Problem description -> Bring back every record exactly, except for the pictures, which stay out.

[Data section Boundary: Start]

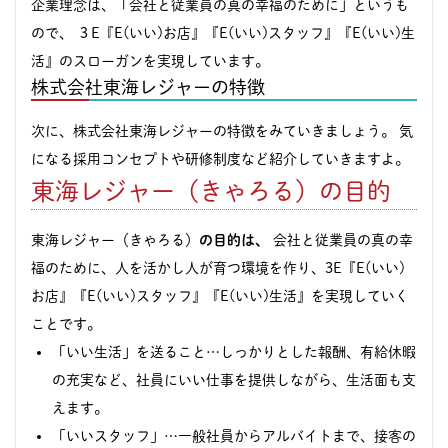
企業理念は、「会社と従業員の真の幸福のために」というも
ので、 ３E『E(いい)お店』『E(いい)スタッフ』『E(いい)生
活』のスローガンを実現しています。
株式会社東海レジャーの特徴
次に、株式会社東海レジャーの特徴をみていきましょう。 気
になる採用コンセプトや研修制度など紹介していきますよ。
東海レジャー（きゃろる）の目的
東海レジャー（きゃろる）
の目的は、
会社と従業員の真の幸
福のために、人を活かし人が育つ環境を作り、3E『E(いい)
お店』『E(いい)スタッフ』『E(いい)生活』を実現していく
ことです。
「いい生活」を送ること…しっかりとした報酬、有給休暇
の充実など、社員にいい仕事を提供しながら、生活面も支
えます。
「いいスタッフ」…一般社員からアルバイトまで、接客の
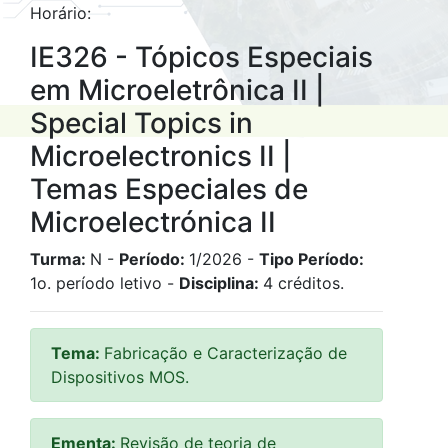
Horário:
IE326 - Tópicos Especiais
em Microeletrônica II |
Special Topics in
Microelectronics II |
Temas Especiales de
Microelectrónica II
Turma:
N -
Período:
1/2026 -
Tipo Período:
1o. período letivo -
Disciplina:
4 créditos.
Tema:
Fabricação e Caracterização de
Dispositivos MOS.
Ementa:
Revisão de teoria de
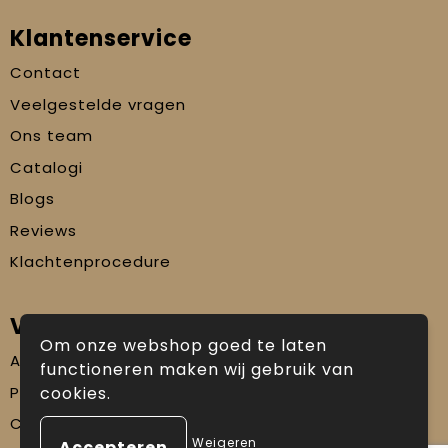
Klantenservice
Contact
Veelgestelde vragen
Ons team
Catalogi
Blogs
Reviews
Klachtenprocedure
Veilig winkelen
Om onze webshop goed te laten
Algemene voorwaarden
functioneren maken wij gebruik van
Privacyverklaring
cookies.
Cookiebeleid
Weigeren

[Data section Boundary: End]

Task solution ->
企業理念は、「会社と従業員の真の幸福のために」というも
ので、 ３E『E(いい)お店』『E(いい)スタッフ』『E(いい)生
活』のスローガンを実現しています。
株式会社東海レジャーの特徴
次に、株式会社東海レジャーの特徴をみていきましょう。 気
になる採用コンセプトや研修制度など紹介していきますよ。
東海レジャー（きゃろる）の目的
東海レジャー（きゃろる）
の目的は、
会社と従業員の真の幸
福のために、人を活かし人が育つ環境を作り、3E『E(いい)
お店』『E(いい)スタッフ』『E(いい)生活』を実現していく
ことです。
「いい生活」を送ること…しっかりとした報酬、有給休暇
の充実など、社員にいい仕事を提供しながら、生活面も支
えます。
「いいスタッフ」…一般社員からアルバイトまで、接客の
Horário:
IE326 - Tópicos Especiais
em Microeletrônica II |
Special Topics in
Microelectronics II |
Temas Especiales de
Microelectrónica II
Turma:
N -
Período:
1/2026 -
Tipo Período:
1o. período letivo -
Disciplina:
4 créditos.
Tema:
Fabricação e Caracterização de
Dispositivos MOS.
Ementa:
Revisão de teoria de
Klantenservice
Contact
Veelgestelde vragen
Ons team
Catalogi
Blogs
Reviews
Klachtenprocedure
Veilig winkelen
Om onze webshop goed te laten
Algemene voorwaarden
functioneren maken wij gebruik van
Privacyverklaring
cookies.
Cookiebeleid
Weigeren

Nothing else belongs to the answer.